Dataset records =
+ + + + + + +
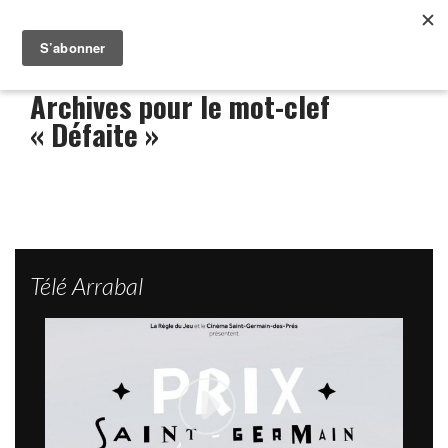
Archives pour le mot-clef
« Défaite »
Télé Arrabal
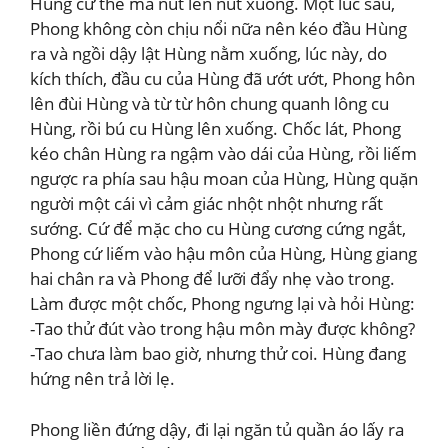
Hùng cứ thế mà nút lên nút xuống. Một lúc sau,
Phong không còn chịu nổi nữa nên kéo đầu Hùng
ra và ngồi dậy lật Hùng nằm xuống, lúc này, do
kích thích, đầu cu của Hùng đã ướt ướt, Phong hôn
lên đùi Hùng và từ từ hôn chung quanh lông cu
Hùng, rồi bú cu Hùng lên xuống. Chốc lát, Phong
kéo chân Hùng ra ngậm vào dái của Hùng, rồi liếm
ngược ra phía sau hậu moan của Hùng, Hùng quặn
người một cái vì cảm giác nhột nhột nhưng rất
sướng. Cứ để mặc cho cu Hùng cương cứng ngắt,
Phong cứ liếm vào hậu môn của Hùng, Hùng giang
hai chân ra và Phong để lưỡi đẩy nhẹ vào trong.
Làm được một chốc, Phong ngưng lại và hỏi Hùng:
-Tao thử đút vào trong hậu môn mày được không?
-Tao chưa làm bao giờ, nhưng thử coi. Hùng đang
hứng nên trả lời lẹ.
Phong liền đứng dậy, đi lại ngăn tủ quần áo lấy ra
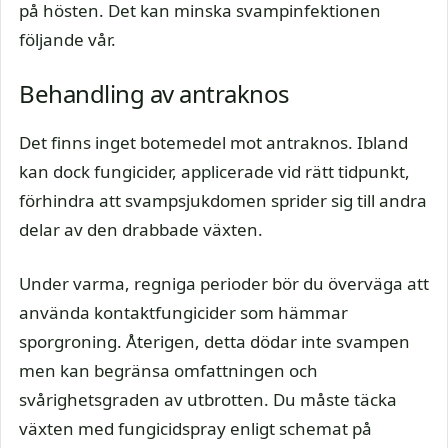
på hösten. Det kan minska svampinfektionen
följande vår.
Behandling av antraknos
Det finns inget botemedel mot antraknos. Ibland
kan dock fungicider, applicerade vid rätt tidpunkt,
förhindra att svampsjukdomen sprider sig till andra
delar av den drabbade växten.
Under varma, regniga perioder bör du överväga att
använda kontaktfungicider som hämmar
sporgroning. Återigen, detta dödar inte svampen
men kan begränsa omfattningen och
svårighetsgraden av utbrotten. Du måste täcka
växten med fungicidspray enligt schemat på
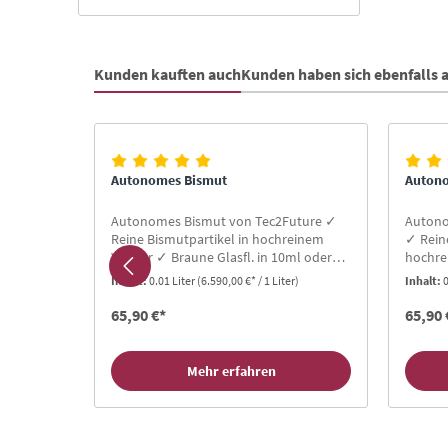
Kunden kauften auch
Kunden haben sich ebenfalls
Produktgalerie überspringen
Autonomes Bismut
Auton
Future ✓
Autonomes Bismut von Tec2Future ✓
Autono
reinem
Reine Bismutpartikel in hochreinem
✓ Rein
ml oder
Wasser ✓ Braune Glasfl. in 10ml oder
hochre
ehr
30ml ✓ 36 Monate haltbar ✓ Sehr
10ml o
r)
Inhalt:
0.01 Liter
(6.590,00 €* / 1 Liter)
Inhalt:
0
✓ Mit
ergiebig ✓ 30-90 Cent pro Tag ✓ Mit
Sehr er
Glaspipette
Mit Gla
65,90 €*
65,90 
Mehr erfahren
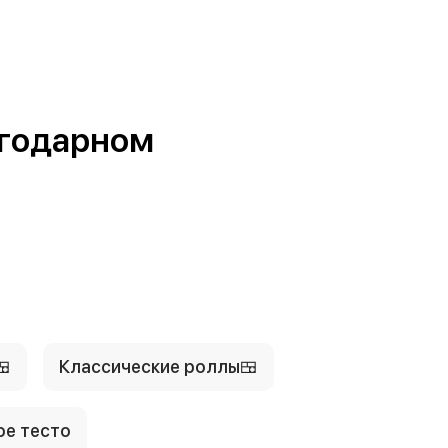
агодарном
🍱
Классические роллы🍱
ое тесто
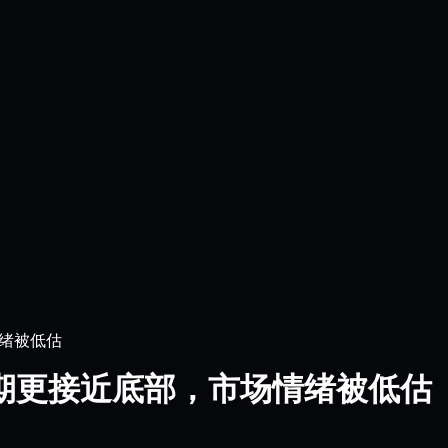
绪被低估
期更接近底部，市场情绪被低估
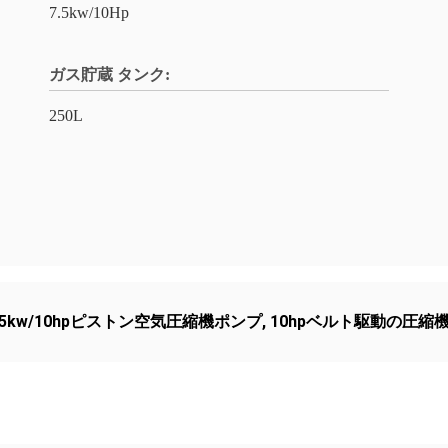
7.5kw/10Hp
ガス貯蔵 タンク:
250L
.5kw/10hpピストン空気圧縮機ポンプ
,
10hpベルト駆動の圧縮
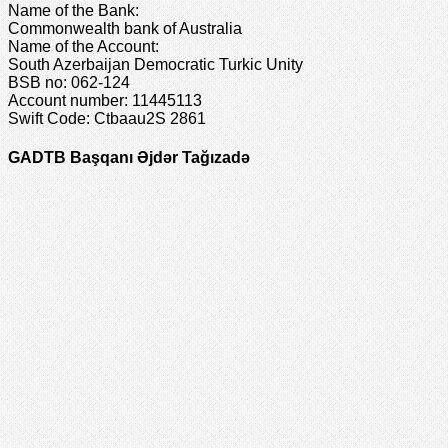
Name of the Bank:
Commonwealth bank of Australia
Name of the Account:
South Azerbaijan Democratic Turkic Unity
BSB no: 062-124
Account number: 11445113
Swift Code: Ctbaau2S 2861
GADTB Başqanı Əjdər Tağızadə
+ + + + + + +
Problem to work on = Copy only the lines above from the one containing "-Tao chưa làm" through the one containing "växten med fungicidspray enligt schemat på", both included. Leave out the pictures.

Solution for this task =
-Tao chưa làm bao giờ, nhưng thử coi. Hùng đang
hứng nên trả lời lẹ.
Phong liền đứng dậy, đi lại ngăn tủ quần áo lấy ra
på hösten. Det kan minska svampinfektionen
följande vår.
Behandling av antraknos
Det finns inget botemedel mot antraknos. Ibland
kan dock fungicider, applicerade vid rätt tidpunkt,
förhindra att svampsjukdomen sprider sig till andra
delar av den drabbade växten.
Under varma, regniga perioder bör du överväga att
använda kontaktfungicider som hämmar
sporgroning. Återigen, detta dödar inte svampen
men kan begränsa omfattningen och
svårighetsgraden av utbrotten. Du måste täcka
växten med fungicidspray enligt schemat på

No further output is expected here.